Benefon Twin Dual SIM, the first of its kind (image credit)
The Finnish operator VLP boasted about its applicability: “Using two SIM cards in one phone will give our customers a smart and convenient way to combine the savings of our Citikka subscription and the global coverage of GSM services. Citikka Q is specially designed for users who often travel outside our Citikka Network Service Area. “ said Erik Sjøberg, CEO of VLP. “As far as we know, the Benefon Twin Dual SIM is the first GSM phone on the market with one operating system and one slot for two SIM cards, which greatly facilitates telephone control for dual-line users.
“It provides significant added value not only for customers of regional Cityphone services, but also for all users who, for whatever reason, use two separate mobile phone subscriptions,” added Mr Jorma Nieminen.
As far as we know, the Gigabyte Gsmart G1317 Rola was the first Android to have dual SIM cards. It was announced in late 2010 and launched in April 2011. Note that ViewSonic also claimed to be “first” by unveiling the ViewSonic V350 in February 2011, although it was redesigned and the launch postponed to June.
Gigabyte Gsmart G1317 Rola, the world’s first Android phone with two SIM slots
The first triple SIM phone to be found arrived in 2010, the Intex IN 5030 E Tri.do.
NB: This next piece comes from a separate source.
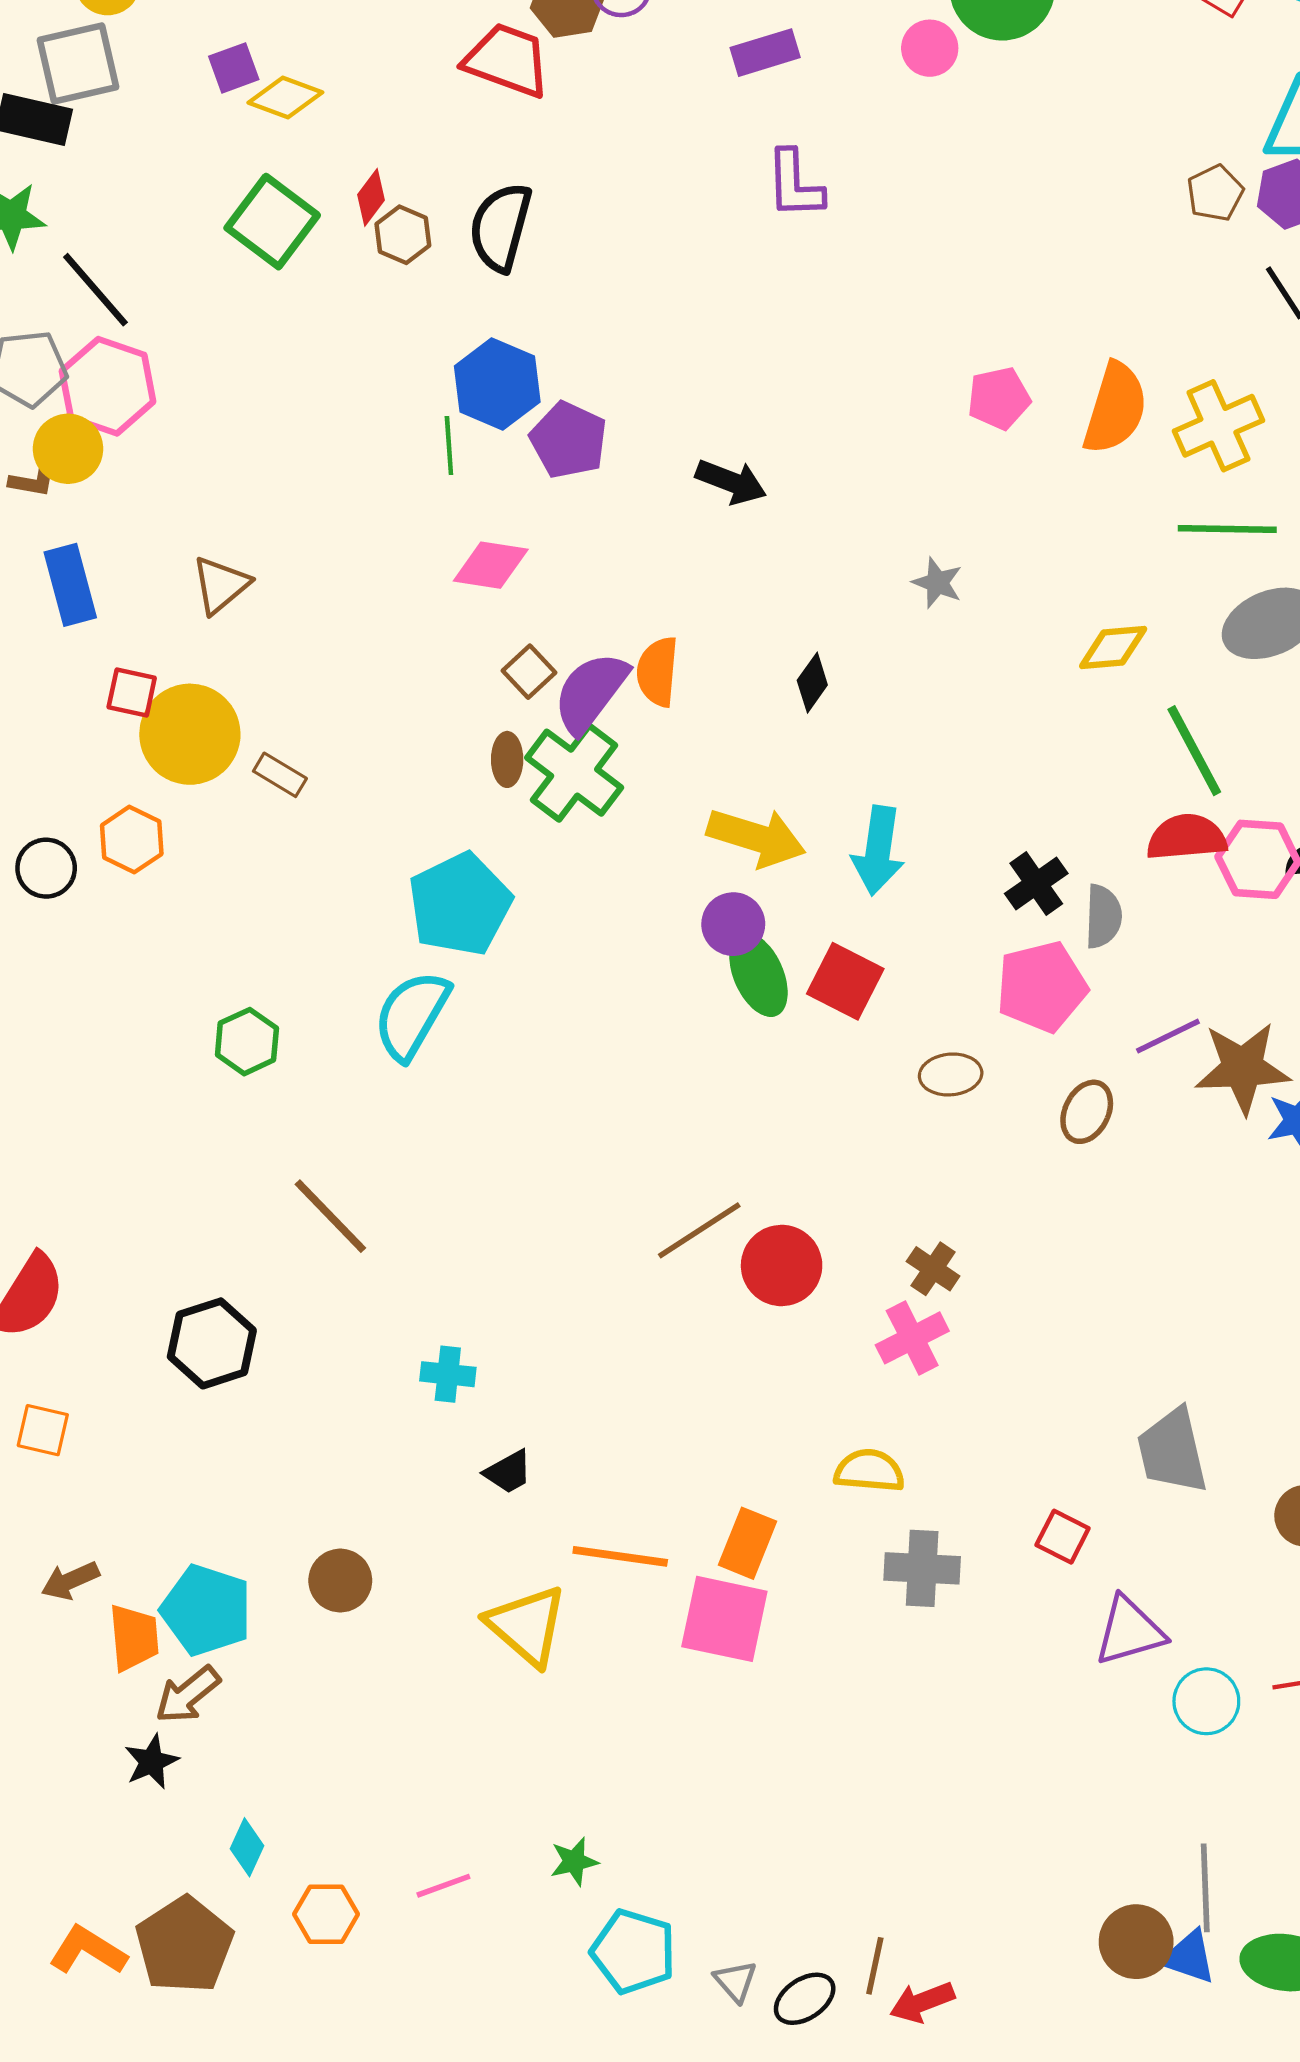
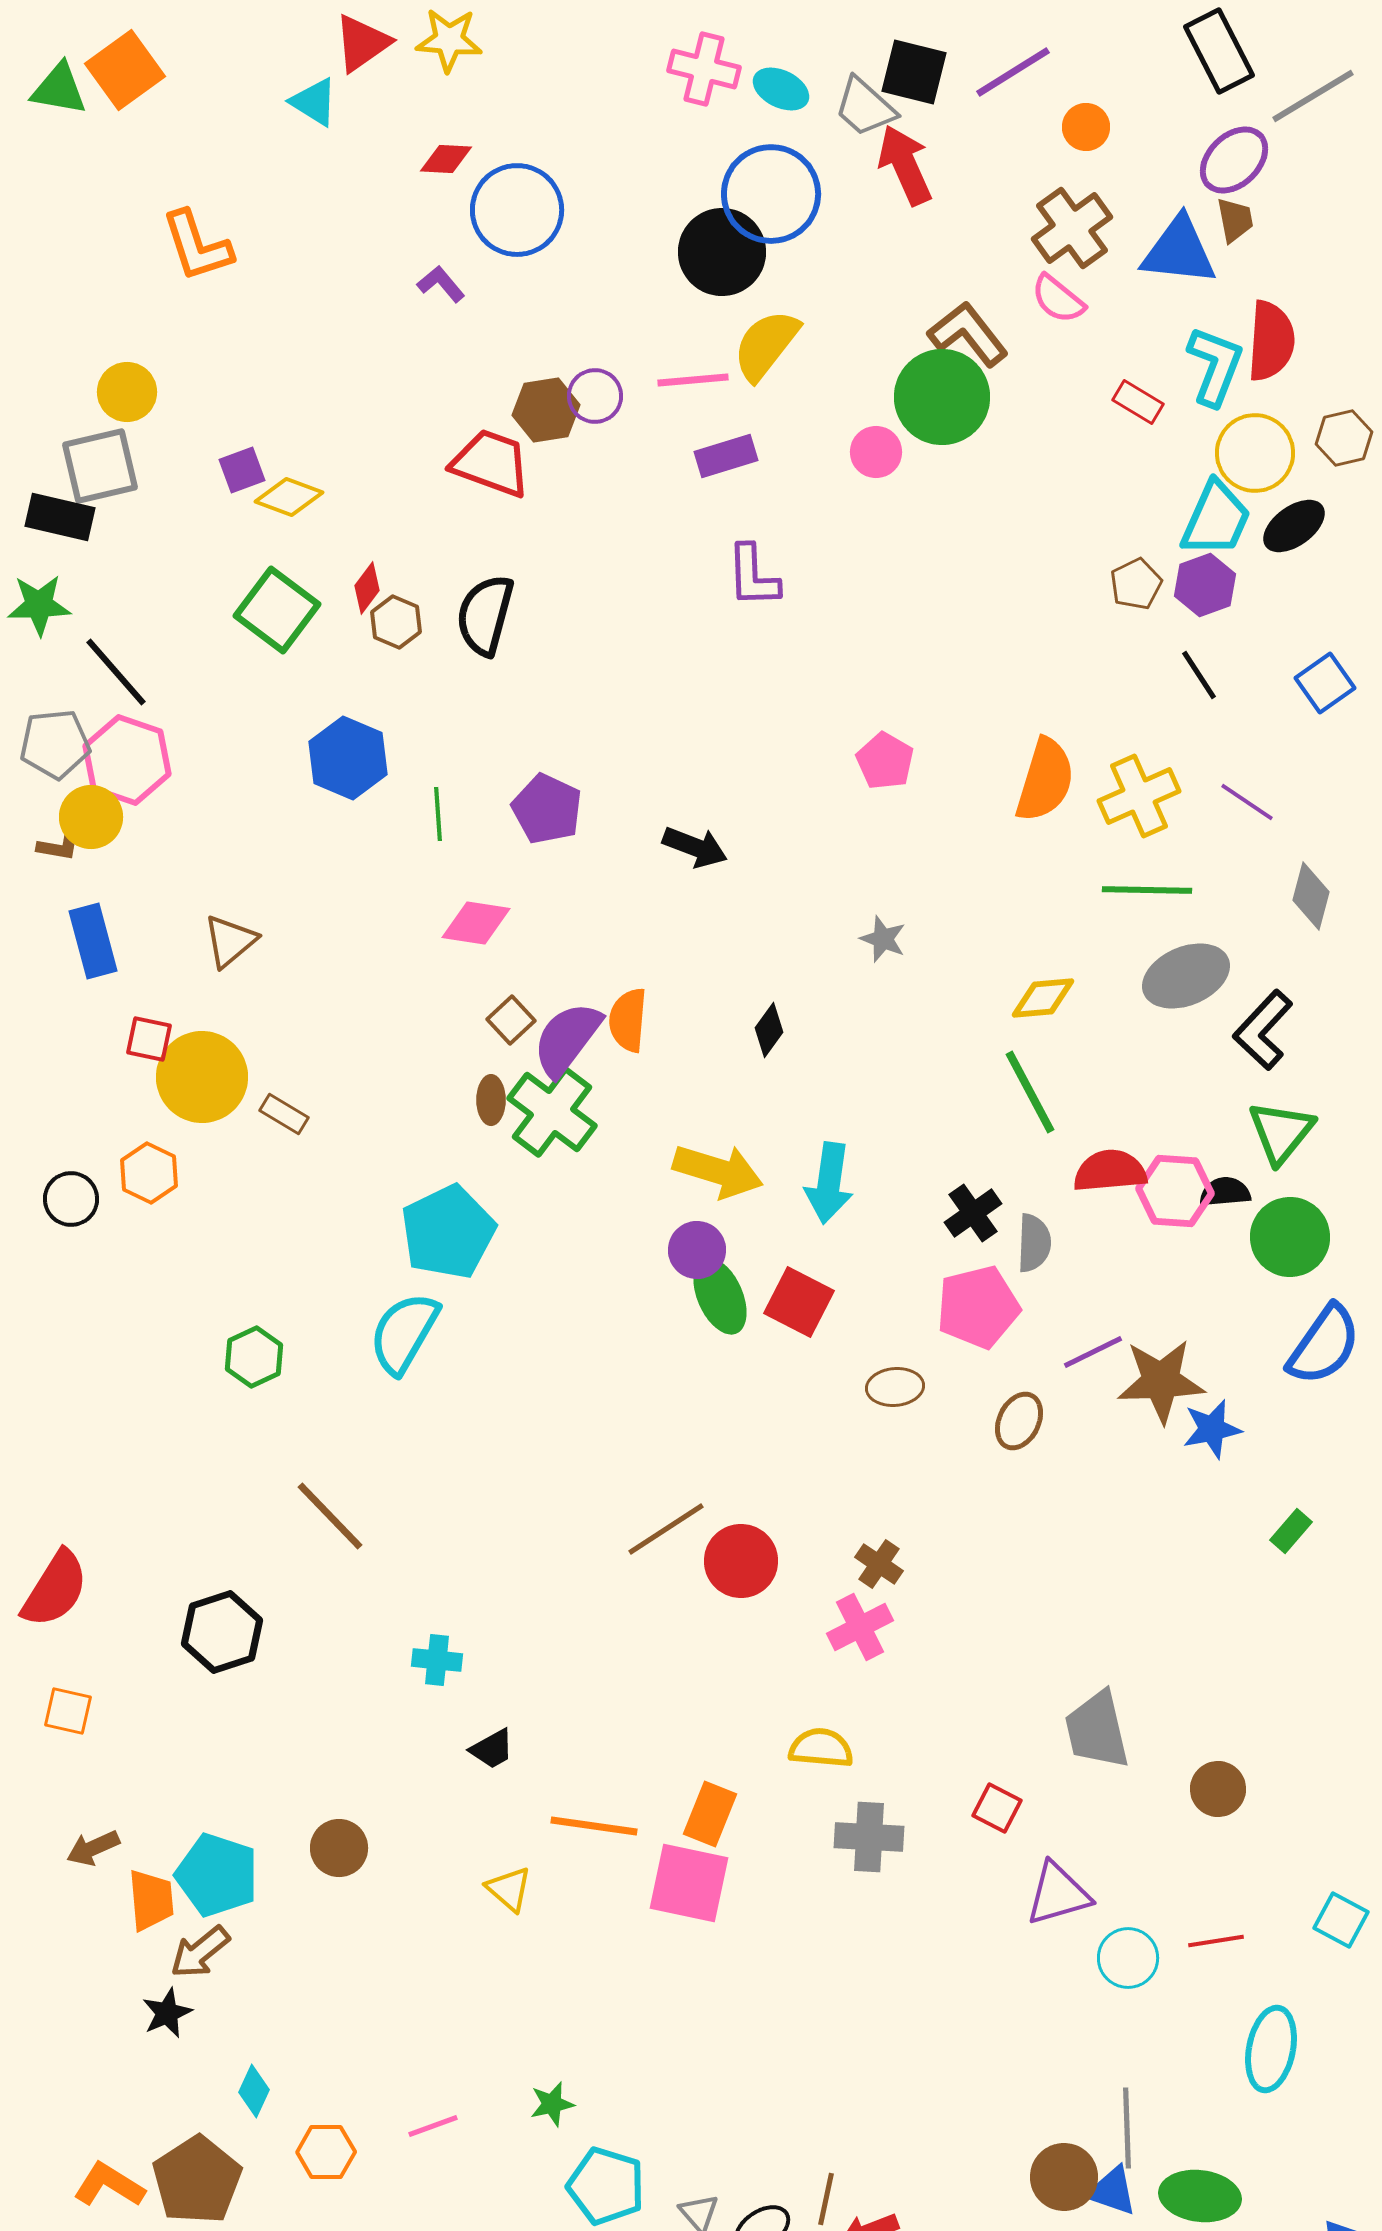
blue hexagon: (497, 384) -> (348, 758), moved
pink pentagon: (999, 398) -> (885, 761), moved, turned -30
green line: (1194, 751) -> (1030, 1092), moved
yellow triangle: (527, 1626) -> (509, 1889), size x0.6

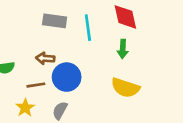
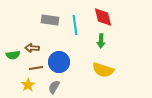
brown arrow: (45, 58) -> (32, 48), moved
It’s an unusual name for a remarkable phone – it supported GSM + GSM + CDMA connection and could handle SIM cards from Airtel, Idea for GSM and Tata Indicom at the same time (three major companies in India at the moment).
Intex IN 5030 E Tri.do, the world’s first triple SIM phone
LG introduced its first triple SIM handset, a feature phone, in 2012. It was the LG A290. A year later, LG and MediaTek announced a collaboration to build the world’s first 3G Android smartphone.
A poster, HateU, commented: “Triple-SIM? Are you kidding me! I want a quad SIM! Otherwise I have to buy 2 different phones for my 4 SIM cards. Shame on you LG!”
The wish fulfilled – the late 2010 Flying F160 claimed to be the world’s first Quad-SIM phone. And there was even a dedicated slot for a microSD card. But that’s not the whole story.
Around the same time, another phone appeared – the OTECH F1. He also claimed to be the first, but there is no reason why the two can not be the first. In fact, when you look at their hardware, it’s pretty obvious that this is a whitebox device that’s been branded as a Flying or OTECH phone.
OTECH F1 (aka Flying F160), the world’s first Quad-SIM phone
Soon after, people looking for a Quad-SIM phone were spoiled for choice – a company called T&T launched four models, each priced at just $ 30. These were, of course, basic phones, and they made no secret of the fact that they were inspired by the design of the BlackBerry, Motorola and Nokia.
Cheap Quad SIM Phones – Only $ 30 Piece!
LG also released a pair of Quad-SIM phones, the LG C299 and the LG A395 in 2013. But our database does not have many phones that can accommodate four physical SIM cards. As we mentioned earlier, there is not much need these days, not even for three. Maybe not even for two physical SIM cards given the convenience of eSIM.
Have you ever owned a triple or quad SIM phone? Do you think there is still a need for such devices, especially a use case that can not be handled by eSIM?